Even though Dunker does not focus on the relevance of various social movements and class struggle itself, he provokes the reader to an analysis that goes beyond the debate around the rise of the far right as a mere politics of hatred: “it becomes crucial to think today about the function of affections in politics — for example, helplessness, fear, pity, hatred. It is liberal foolishness to think that affections, desires, or libidinal economies, on a small or large scale, are private matters and should be restricted to the scene of the family or the reproduction of social practices” (p. 25).
And in this line of argument, he calls on the part of the left that, when trying to integrate this agenda into the political debate, does so from a programme of “ethical purification”, formed by subjects who have overcome their contradictions, passions, and dystopias, making themselves believe they are part of a political organization based exclusively on solidarity and love. According to Dunker, this aura of ethicality “muddies the class struggle with class resentment, creating the image of a left that hates money and, in the end, has nothing to offer to the desire of ordinary people for prosperity” (p. 26).
In order to provide an outlook, and as a way of avoiding falling into this trap, Dunker suggests a political form that is not based on the tacit assumption of the individual form and the traditional means of its association by identification. In his words: “such a politics would have the dream as a model and the realization of the desire as its end. Such a politics would be called oniropolitics” (p. 27).

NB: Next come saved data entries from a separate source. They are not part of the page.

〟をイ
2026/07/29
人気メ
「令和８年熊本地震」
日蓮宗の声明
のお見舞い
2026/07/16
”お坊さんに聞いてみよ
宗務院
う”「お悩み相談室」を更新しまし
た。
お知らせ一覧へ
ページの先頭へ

In recent years many works and research projects have been dedicated to understanding the various factors that contributed to the rise of the far right in Brazil. By articulating politics with psychoanalysis, the book succeeds in explaining authoritarianism and the growing polarization of Brazilian society beyond dichotomous arguments. Despite being a book based on the articulation of many psychoanalytic concepts, Dunker manages, through a metapsychology, to give historicity to these concepts. The notion of condominium logic seems to me to be fundamental to understanding the segregationist basis that has shaped not only the organization of life in society but also Brazilian politics itself: hermetic bubbles of self-centred values that have been taking on a greater political dimension.
The condominium is the materialized image of a society that is literally built from the segregationist logic of high concrete walls. Condominium logic is the metaphor for this highly segregationist society: not only is everyday life based on socio-spatial division, but also in political discourse, alliances, and imaginaries. To overcome authoritarianism in Brazil, we need to break down these walls not only on the material plane, but also at the level of affect and political landscapes.